• _AIM OF THE EXERCISE_:
Go through the material below, count the lines with the word "industria", and reply with the count alone.

————

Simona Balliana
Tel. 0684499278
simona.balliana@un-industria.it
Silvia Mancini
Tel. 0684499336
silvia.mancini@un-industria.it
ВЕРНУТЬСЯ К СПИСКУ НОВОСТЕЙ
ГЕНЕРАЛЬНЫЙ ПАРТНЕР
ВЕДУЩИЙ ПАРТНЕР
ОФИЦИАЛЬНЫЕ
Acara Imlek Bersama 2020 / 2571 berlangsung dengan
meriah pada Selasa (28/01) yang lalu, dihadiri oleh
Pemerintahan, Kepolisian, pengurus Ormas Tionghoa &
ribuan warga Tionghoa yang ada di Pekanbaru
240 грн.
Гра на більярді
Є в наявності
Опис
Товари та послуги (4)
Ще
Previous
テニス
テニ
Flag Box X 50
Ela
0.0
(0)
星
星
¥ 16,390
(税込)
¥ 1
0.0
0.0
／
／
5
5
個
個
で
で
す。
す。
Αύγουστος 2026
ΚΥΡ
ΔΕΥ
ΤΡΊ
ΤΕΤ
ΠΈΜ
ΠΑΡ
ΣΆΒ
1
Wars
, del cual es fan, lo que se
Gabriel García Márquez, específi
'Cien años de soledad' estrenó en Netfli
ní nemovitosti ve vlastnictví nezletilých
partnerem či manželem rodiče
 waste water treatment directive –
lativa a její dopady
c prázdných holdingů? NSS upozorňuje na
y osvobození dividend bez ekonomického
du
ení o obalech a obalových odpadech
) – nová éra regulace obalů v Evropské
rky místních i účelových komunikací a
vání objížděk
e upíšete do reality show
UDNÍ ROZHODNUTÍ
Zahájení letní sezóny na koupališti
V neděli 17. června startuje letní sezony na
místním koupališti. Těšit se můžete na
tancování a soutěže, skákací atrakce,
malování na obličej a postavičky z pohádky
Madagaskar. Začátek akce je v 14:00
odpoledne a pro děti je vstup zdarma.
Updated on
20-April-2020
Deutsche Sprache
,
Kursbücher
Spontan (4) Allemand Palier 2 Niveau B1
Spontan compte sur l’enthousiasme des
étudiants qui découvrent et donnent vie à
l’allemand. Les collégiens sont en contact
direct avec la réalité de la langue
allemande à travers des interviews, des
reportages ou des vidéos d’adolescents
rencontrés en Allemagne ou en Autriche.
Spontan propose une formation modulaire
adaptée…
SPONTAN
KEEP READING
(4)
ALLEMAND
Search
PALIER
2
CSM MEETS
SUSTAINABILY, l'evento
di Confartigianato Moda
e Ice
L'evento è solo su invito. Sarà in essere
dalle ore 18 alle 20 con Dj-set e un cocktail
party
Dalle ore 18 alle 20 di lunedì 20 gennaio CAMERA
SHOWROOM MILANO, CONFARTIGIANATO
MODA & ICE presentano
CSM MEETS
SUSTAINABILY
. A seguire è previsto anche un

————

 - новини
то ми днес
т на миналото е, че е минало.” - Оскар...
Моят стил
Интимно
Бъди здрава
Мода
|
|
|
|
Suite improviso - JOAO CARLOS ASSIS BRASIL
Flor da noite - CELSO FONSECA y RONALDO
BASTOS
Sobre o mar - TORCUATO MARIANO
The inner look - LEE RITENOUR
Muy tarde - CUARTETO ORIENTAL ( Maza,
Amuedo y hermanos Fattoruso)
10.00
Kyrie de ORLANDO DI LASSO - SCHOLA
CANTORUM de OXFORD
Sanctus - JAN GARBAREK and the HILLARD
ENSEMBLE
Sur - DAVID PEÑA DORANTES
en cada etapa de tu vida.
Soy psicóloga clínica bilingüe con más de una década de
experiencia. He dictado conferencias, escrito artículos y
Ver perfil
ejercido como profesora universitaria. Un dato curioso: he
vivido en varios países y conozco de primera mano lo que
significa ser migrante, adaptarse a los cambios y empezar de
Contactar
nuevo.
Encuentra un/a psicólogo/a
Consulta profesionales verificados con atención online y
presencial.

————

• _RESULT OF THIS TASK_:
2